I have a child in two separate 501(c)(3) extracurricular music programs at school. She has a remaining balance in her band program and owes money to the chorus program. There are no by-laws in the band program against the transfer of funds to another school organization. I know there are laws against giving the money back. Are there any rules against transferring funds between school programs in the name of a child?
You are running up against the problems faced by 501(c)(3) charitable organizations that run programs for school kids and attempt to allocate accounts to individual students. If the organization claims to be a charity, it shouldn’t be asking for contributions for the benefit of particular students because contributions earmarked for individuals are not considered charitable contributions. The family “contribution” to their personal account is really a payment for services and the right to participate. It is not a deductible gift, although a lot of parents and family friends, perhaps with the encouragement of the organization, claim a charitable deduction.

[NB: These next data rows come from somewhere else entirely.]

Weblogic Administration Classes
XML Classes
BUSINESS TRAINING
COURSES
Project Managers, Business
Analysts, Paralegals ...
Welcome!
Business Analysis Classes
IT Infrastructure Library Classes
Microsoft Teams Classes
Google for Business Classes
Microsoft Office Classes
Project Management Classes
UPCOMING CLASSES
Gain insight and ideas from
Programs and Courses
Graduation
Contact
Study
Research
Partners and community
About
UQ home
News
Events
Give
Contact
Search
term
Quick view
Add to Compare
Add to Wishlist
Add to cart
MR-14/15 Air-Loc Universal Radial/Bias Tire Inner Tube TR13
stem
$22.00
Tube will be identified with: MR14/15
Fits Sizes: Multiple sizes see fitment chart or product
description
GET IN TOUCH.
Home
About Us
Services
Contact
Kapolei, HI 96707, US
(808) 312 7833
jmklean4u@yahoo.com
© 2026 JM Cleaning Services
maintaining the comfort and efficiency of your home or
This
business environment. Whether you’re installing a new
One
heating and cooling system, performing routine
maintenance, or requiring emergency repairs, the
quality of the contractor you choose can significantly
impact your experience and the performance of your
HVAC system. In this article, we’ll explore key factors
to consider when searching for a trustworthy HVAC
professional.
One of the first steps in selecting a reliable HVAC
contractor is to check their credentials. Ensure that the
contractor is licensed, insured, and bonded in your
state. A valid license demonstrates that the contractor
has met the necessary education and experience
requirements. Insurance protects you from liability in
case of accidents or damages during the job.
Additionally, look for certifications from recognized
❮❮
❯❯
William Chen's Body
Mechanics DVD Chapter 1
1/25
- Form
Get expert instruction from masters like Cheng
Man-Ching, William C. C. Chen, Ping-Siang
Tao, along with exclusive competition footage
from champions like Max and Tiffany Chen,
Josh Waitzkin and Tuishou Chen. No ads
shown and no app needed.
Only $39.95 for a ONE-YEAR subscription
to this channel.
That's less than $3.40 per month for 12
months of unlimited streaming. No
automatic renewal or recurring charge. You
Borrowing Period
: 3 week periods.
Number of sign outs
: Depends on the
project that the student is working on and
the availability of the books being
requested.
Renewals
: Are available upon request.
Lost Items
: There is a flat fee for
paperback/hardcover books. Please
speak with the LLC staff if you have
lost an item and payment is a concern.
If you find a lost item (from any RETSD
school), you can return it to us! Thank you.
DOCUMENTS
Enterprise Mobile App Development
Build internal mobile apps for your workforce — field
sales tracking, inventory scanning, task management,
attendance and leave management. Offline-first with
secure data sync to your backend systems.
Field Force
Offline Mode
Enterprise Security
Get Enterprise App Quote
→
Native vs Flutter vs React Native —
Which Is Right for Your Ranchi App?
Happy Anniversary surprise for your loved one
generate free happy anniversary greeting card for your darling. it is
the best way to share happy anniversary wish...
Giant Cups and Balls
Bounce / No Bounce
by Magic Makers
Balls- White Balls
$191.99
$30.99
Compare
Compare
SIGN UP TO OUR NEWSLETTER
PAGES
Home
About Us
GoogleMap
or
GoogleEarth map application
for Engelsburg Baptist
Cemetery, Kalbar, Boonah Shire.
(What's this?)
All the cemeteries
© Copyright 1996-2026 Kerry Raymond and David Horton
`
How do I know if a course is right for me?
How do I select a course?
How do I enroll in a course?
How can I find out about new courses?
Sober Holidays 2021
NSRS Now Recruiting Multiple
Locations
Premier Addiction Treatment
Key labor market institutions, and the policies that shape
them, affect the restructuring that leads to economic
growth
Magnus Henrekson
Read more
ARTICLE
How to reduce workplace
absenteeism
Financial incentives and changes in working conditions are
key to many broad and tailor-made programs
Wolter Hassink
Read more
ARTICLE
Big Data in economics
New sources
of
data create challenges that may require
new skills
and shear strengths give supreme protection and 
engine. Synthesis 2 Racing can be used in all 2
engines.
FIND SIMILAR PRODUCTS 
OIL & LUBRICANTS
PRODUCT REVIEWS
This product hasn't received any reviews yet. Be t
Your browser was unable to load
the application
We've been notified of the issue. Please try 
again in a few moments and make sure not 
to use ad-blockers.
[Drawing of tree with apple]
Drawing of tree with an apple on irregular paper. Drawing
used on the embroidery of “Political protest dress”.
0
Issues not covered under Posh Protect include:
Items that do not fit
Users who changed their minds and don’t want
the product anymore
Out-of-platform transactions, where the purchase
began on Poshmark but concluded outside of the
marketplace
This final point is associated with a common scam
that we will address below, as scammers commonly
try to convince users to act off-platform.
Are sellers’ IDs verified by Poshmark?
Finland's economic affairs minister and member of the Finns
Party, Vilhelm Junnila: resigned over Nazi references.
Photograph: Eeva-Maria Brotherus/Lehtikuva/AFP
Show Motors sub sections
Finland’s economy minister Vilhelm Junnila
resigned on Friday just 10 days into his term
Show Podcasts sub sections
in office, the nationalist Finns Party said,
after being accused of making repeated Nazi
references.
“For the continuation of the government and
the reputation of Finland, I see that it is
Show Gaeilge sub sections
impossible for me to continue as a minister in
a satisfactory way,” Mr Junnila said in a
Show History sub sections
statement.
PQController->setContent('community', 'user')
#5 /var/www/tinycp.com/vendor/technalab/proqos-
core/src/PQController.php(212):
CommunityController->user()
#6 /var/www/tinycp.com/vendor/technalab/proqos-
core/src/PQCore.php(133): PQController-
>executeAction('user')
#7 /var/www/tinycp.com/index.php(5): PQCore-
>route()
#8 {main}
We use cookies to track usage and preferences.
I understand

Since your question suggests that the club won’t give the surplus back to you, they have probably treated the payment as a charitable contribution to the program as a whole, even though it is solely for the benefit of your daughter.
It would not be a charitable transaction for the band program to transfer funds to the chorus program earmarked for the benefit of your daughter. They could transfer funds to the chorus program for its general operations, but not for the benefit of your daughter. If they are trying to claim charitable status and understand this part of the rules, they probably won’t make the transfer for your daughter’s benefit.